O garoto saiu desenfreado antes que pudesse escutar minha ultima palavra dita. Tudo que eu queria era entrar pra minha humilde casa, me enrolar nas cobertas e esquecer da vida, mas ao contrario disso, estava eu, no frio do lado de fora de casa esperando um louco que saiu sem rumo com minha bicicleta e nem ao menos disse se iria voltar. Ele poderia ser muito bem um assaltante, ladrão, o diabo que for, é óbvio que ele não diria se iria voltar.
Cinco minutos passados e meu desespero interior já me convencia de que eu havia perdido minha amiga e companheira de anos pra um cara qualquer que apareceu na minha rua. Já estava me sentindo a pessoa mais ingênua do mundo quando vi o garoto virar a esquina com minha bicicleta aparentemente inteira. Talvez eu fosse um bocado exagerado e desesperado.
O garoto se aproximou e sorriu. Em um segundo todo aquele meu desespero se foi embora.
- Por uns cinco minutos, pensei que você era um louco que sumiria com minha bicicleta e nunca mais voltaria. - Ri aliviado em ver que estava tudo bem com minha preciosa.

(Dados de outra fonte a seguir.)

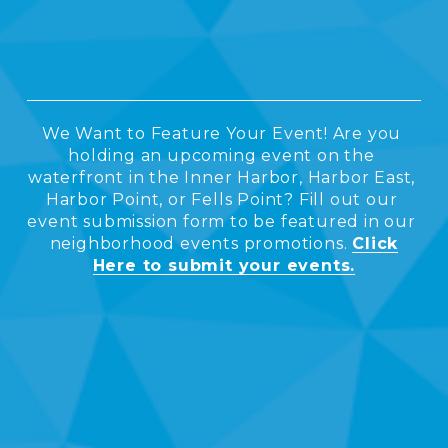
O
M
We Want to Feature Your Event! Are you 
I
holding an upcoming event on the 
waterfront in the Inner Harbor, Harbor East, 
Harbor Point, or Fells Point? Fill out our 
N
event submission form to be featured in our 
neighborhood events promotions. 
Click
Here to submit your events.
G
E
V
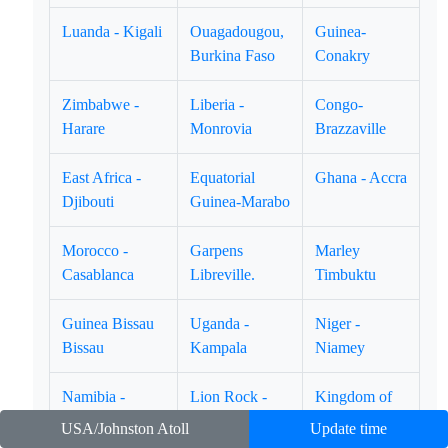
Luanda - Kigali
Ouagadougou,
Guinea-
Burkina Faso
Conakry
Zimbabwe -
Liberia -
Congo-
Harare
Monrovia
Brazzaville
East Africa -
Equatorial
Ghana - Accra
Djibouti
Guinea-Marabo
Morocco -
Garpens
Marley
Casablanca
Libreville.
Timbuktu
Guinea Bissau
Uganda -
Niger -
Bissau
Kampala
Niamey
Namibia -
Lion Rock -
Kingdom of
Winhoek
Freetown
Swatini -
USA/Johnston Atoll
Update time
Mbabane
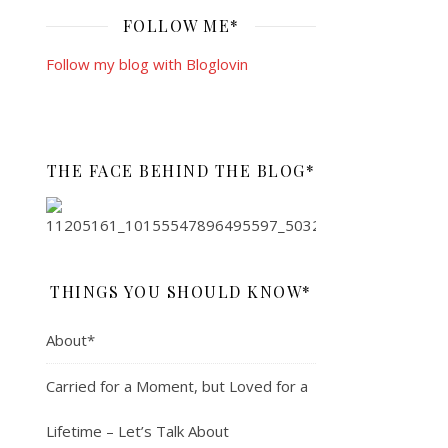
FOLLOW ME*
Follow my blog with Bloglovin
THE FACE BEHIND THE BLOG*
THINGS YOU SHOULD KNOW*
About*
Carried for a Moment, but Loved for a
Lifetime – Let’s Talk About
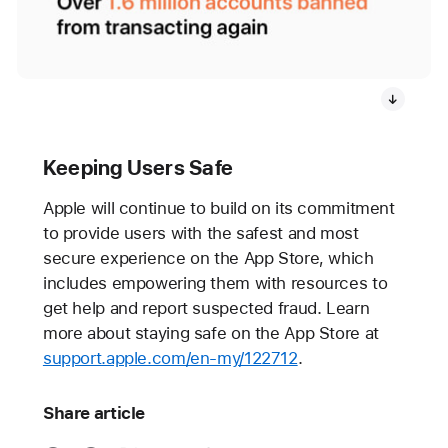
Keeping Users Safe
Apple will continue to build on its commitment
to provide users with the safest and most
secure experience on the App Store, which
includes empowering them with resources to
get help and report suspected fraud. Learn
more about staying safe on the App Store at
support.apple.com/en-my/122712
.
Share article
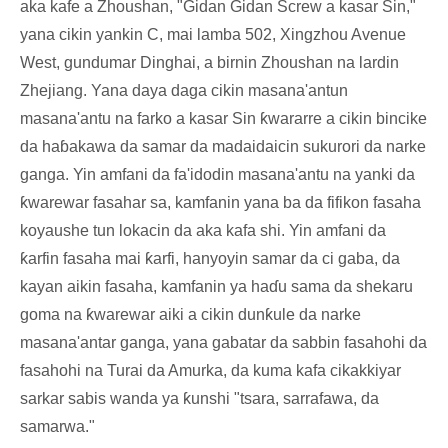
aka kafe a Zhoushan, "Gidan Gidan Screw a kasar Sin,"
yana cikin yankin C, mai lamba 502, Xingzhou Avenue
West, gundumar Dinghai, a birnin Zhoushan na lardin
Zhejiang. Yana daya daga cikin masana'antun
masana'antu na farko a kasar Sin ƙwararre a cikin bincike
da haɓakawa da samar da madaidaicin sukurori da narke
ganga. Yin amfani da fa'idodin masana'antu na yanki da
ƙwarewar fasahar sa, kamfanin yana ba da fifikon fasaha
koyaushe tun lokacin da aka kafa shi. Yin amfani da
ƙarfin fasaha mai ƙarfi, hanyoyin samar da ci gaba, da
kayan aikin fasaha, kamfanin ya haɗu sama da shekaru
goma na ƙwarewar aiki a cikin dunƙule da narke
masana'antar ganga, yana gabatar da sabbin fasahohi da
fasahohi na Turai da Amurka, da kuma kafa cikakkiyar
sarkar sabis wanda ya ƙunshi "tsara, sarrafawa, da
samarwa."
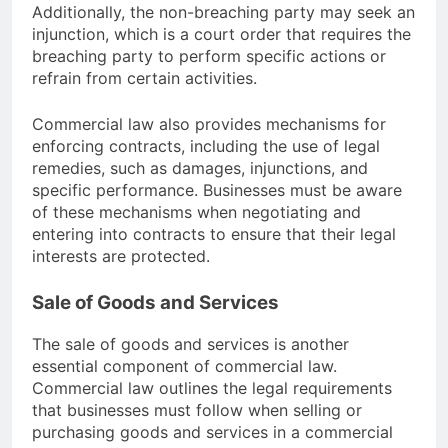
Additionally, the non-breaching party may seek an
injunction, which is a court order that requires the
breaching party to perform specific actions or
refrain from certain activities.
Commercial law also provides mechanisms for
enforcing contracts, including the use of legal
remedies, such as damages, injunctions, and
specific performance. Businesses must be aware
of these mechanisms when negotiating and
entering into contracts to ensure that their legal
interests are protected.
Sale of Goods and Services
The sale of goods and services is another
essential component of commercial law.
Commercial law outlines the legal requirements
that businesses must follow when selling or
purchasing goods and services in a commercial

- Meu nome é Minhyuk. - Disse descendo da bicicleta.
- Eu sou Hoseok!
- Você mora aqui? - perguntou curioso.
- Sim, eu moro aqui.
- Ah!! Ainda vou te ver muito, Hoseok. - sorriu se afastando e indo em direção a aquela mesma casa que se encontrava sentado na frente a alguns minutos atrás.
Tirei conclusões que certamente Minhyuk passaria a morar ali, ou não. De qualquer forma, não via futuras diferenças em ve-lo depois ou não.
Enfim estacionei a bicicleta como já deveria ter feito a um tempo atrás. Entrei e por fim já não me lembrava de Minhyuk mais.